The world we live in is now getting smaller. But that doesn’t mean we’ve seen it all. So instead of heading to the usual suspects in Europe and the United States, don’t miss these alternative places that boast postcard-perfect views and more.

1. Moraine Lake, Banff National Park, Lake Louise, Alberta, Canada

With its distinct blue-green hue and glittering alpine landscape, it’s no surprise that the lake has become somewhat world-famous, with appearances in many places including posters, desktop wallpapers, the Canadian twenty dollar bill, and movies.

2. Spotted Lake, Osoyoos, British Columbia, Canada

Considered to be sacred by the First Nations of the Okanagan Valley, the pool brings to mind a dried up road after the rain with several puddles. But the appearance of the lake is really thanks to its mineral-rich contents, including magnesium sulphate, calcium, and sodium sulphates. The multi-coloured spots appear mainly over summer when the water evaporates, and are so developed according to individual mineral compositions.

3. Salar de Uyuni, Bolivia

The world’s largest salt flat is said to be one of the most treacherous terrains (and one of the hardest to drive through) on the planet. It is also one of the most beautiful, though. Located near the Andes and formed as a result of the drying of prehistoric lakes in the region, the vast white plain which reflects the sky, is a favourite amongst photographers for its gorgeous landscape.

4. Jiuzhaigou, Sichuan, China

With postcard-perfect views of clear, multi-coloured lakes, exquisite flora and fauna, snow-capped peaks and multi-tiered waterfalls, it’s no secret that Jiuzhaigou, which literally means nine-village-valley, is popular amongst local and international tourists.
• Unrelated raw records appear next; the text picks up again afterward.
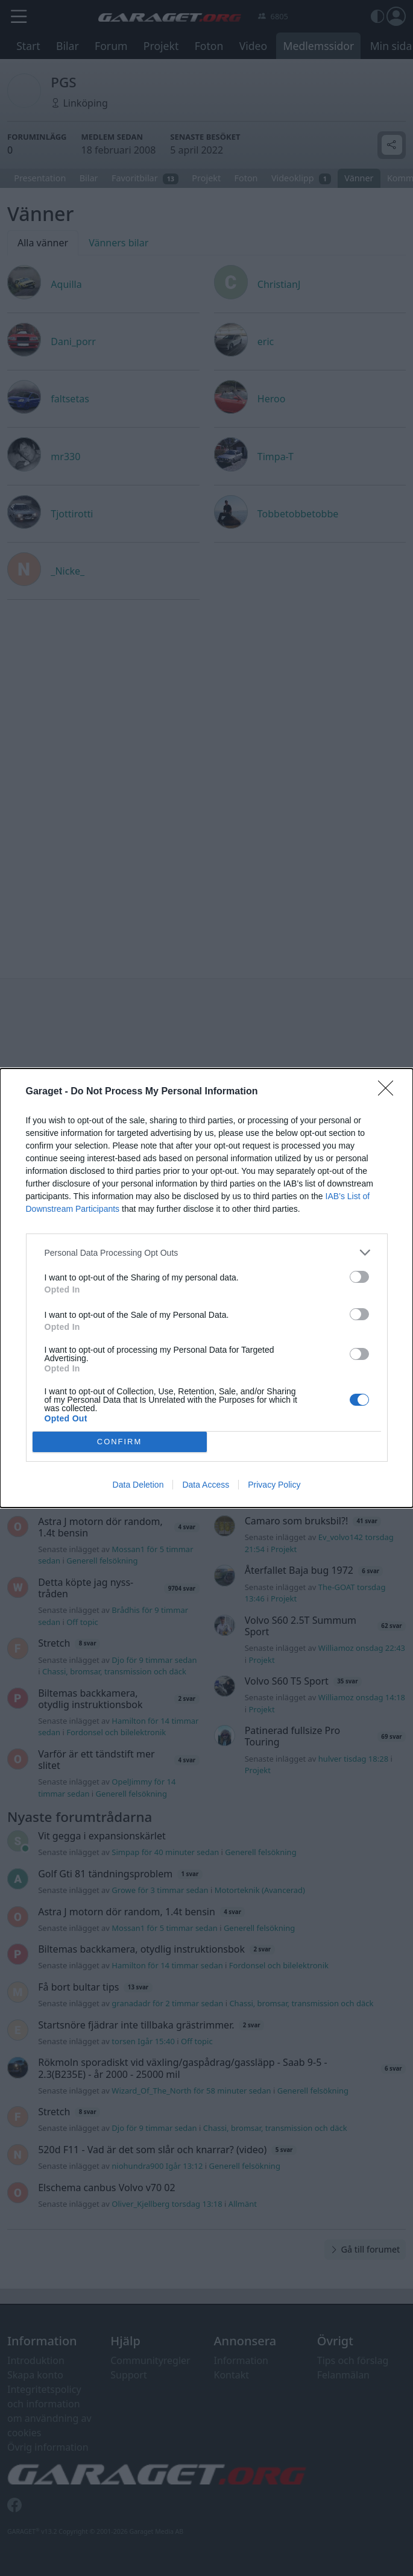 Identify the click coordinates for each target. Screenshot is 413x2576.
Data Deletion (138, 1484)
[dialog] (206, 1288)
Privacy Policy (274, 1484)
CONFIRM (119, 1442)
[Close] (389, 1092)
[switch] (359, 1277)
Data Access (205, 1484)
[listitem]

The nature reserve and national park, which is part of the Min Mountains and Aba Tibetan Qiang Autonomous Prefecture, is also home to colourful Tibetan villages and locals.

5. Patagonia

If you’re curious to find out what lies at the end of the world, the sparsely-populated region shared by Argentina and Chile, is probably as close as it gets (short of heading to the North and South poles). The region comprises vast plains, towering peaks, and vividly hued bodies of water. Animal-lovers will adore the region’s denizens which include penguins and deer. While you’re there, don’t miss the magnificent sight of the Milky Way when the sun sets.

6. Nigardsbreen Ice Cave, Norway

And on the opposite end of the globe, lies a large, pristine ice cave in Norway’s Jostedal Glacier National Park, near the Arctic Circle. The cavernous dome is illuminated in iridescent blue hues from the water and ice formations all around. As temperatures rise, the glacier is slowly melting into water, which causes the cave’s appearance to constantly change.

7.  Myanmar

Formerly one of the world’s most reclusive countries, Myanmar revealed a collection of breathtaking beauties when it opened up to tourism in 2012, almost after a 50-year ban. From the iconic Shwedagon Pagoda in its gilded glory towering over Yangon to the old capital of Amarapura, home to the U Bein Bridge and Bagan, a single trip there isn’t enough to cover it all.

8. Pancake Rocks, South Island, New Zealand

Lying across the Tasman Sea, Pancake Rocks in New Zealand’s Paparoa National Park is probably New Zealand’s answer to Australia’s famed 12 Apostles. The rock formations which resemble stacks of pancakes, is said to be the result of layers of sandstone and limestone accumulated on the ocean floor since 30 million years ago.